そうだ、今は焦っても仕方がない。まずはいい加減鬱陶しくなってきた呪いの解呪に専念しよう。
「さて、スクナさんと翡翠とのわだかまりも解け、アーサーさんとの試合の約束も果たしました。後は当初の予定通り、黒曜組の訓練のお手伝いをお願いしたいのですが」
「私は大丈夫だよ」
「ワシはあっちで罠設置の練習でもするかの。ちょっとやる気が出てきたのじゃ」
最初は訓練場の隅っこに逃げていこうとしていたヒミコさんも、ちょっとやる気になったらしい。ふんすっと鼻息を荒くしている姿に、なんともほのぼのした気分にさせられる。
罠設置の練習って普通に気になるな。《罠師》のレアスキルの熟練度上げなんだろうけど、後で見せてもらおうかな。
「ではスクナ殿。こちらの方で百人組手をやりませんか? みなスクナ殿の強さに興味津々なはずですので」
「ほんとに?」
嬉嬉としてそう言う翡翠だけど、肝心の黒曜組の面々はさぁっと顔色を青くしているように見えるんだけど。
同じ目に遭わせたい系か、それとも純粋にそう思っているのか……どちらにせよ黒曜組の面々にとってははた迷惑な話かもしれない。
「翡翠がスクナの相手をしてくれるならちょうどいいね。黒曜、少し話があるから付き合ってくれるかい?」
「構いませんが……」
私たちが百人組手の準備をしようとしていると、琥珀が黒曜を連れてどこかへ行ってしまった。
一瞬だけ聞き耳を立てようかと思ったけど、すぐに思い直した。内緒話を聞くのはあまり好きじゃないのだ。
まだイマイチ五感を制御しきれていなかった小学校のころなんかは、聞きたくもない内緒話やら陰口が延々と耳に入ってきて辟易としたことがあるからね。
「いやはや、酷い目にあったわ……おや、黒曜殿はどこじゃ?」
「アーちゃんお帰り。黒曜は琥珀と話してるよ」
「そうか。ではまた後で話をするとしようかのう」
少し休むと言って木陰で座り込んだアーちゃんは、それなりに清々しい表情を浮かべていた。
あそこまで一方的にやられてはもうどうしようもないと吹っ切れたんだろう。
その後、私は黒曜組の面々と百人組手を行い。
途中からアーちゃんとヒミコさんも混ざって、鬼人族のNPCたちと交流を深めたのだった。

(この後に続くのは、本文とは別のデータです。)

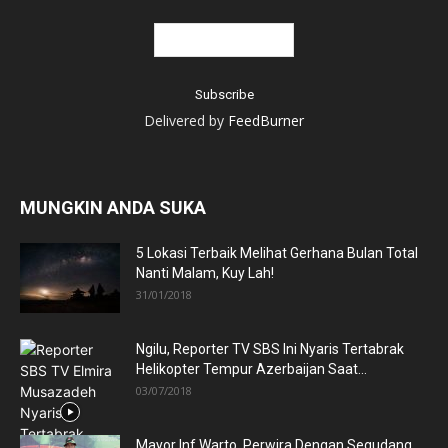
Delivered by
FeedBurner
MUNGKIN ANDA SUKA
5 Lokasi Terbaik Melihat Gerhana Bulan Total
Nanti Malam, Kuy Lah!
31/01/2018
Ngilu, Reporter TV SBS Ini Nyaris Tertabrak
Helikopter Tempur Azerbaijan Saat...
03/07/2018
Mayor Inf Warto, Perwira Dengan Segudang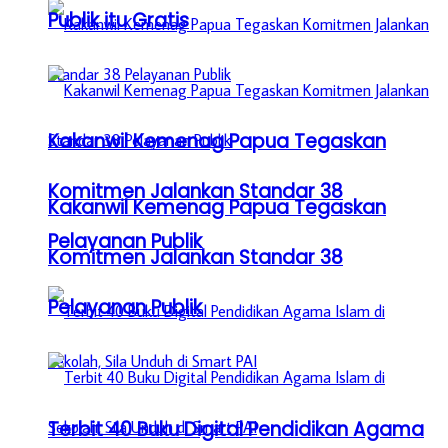
Publik itu Gratis
Kakanwil Kemenag Papua Tegaskan
Komitmen Jalankan Standar 38
Kakanwil Kemenag Papua Tegaskan
Pelayanan Publik
Komitmen Jalankan Standar 38
Pelayanan Publik
Terbit 40 Buku Digital Pendidikan Agama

黒曜の終式は、終式の中でも断トツにイカれた性能をしています。身代わり人形装備の上で使用すれば代償は少ないですが、それでも一度使用すれば一ヶ月は再使用できないなど、多くのデメリットを抱えています。
ちなみに身代わり人形はもう一本見えないHPゲージを追加するようなアイテムなので、今回黒曜の終式は身代わり人形のHPを利用して終式を発動させました。本来は自身のHPを強制的に1にしてしまう、かなりハイリスクな技だったりします。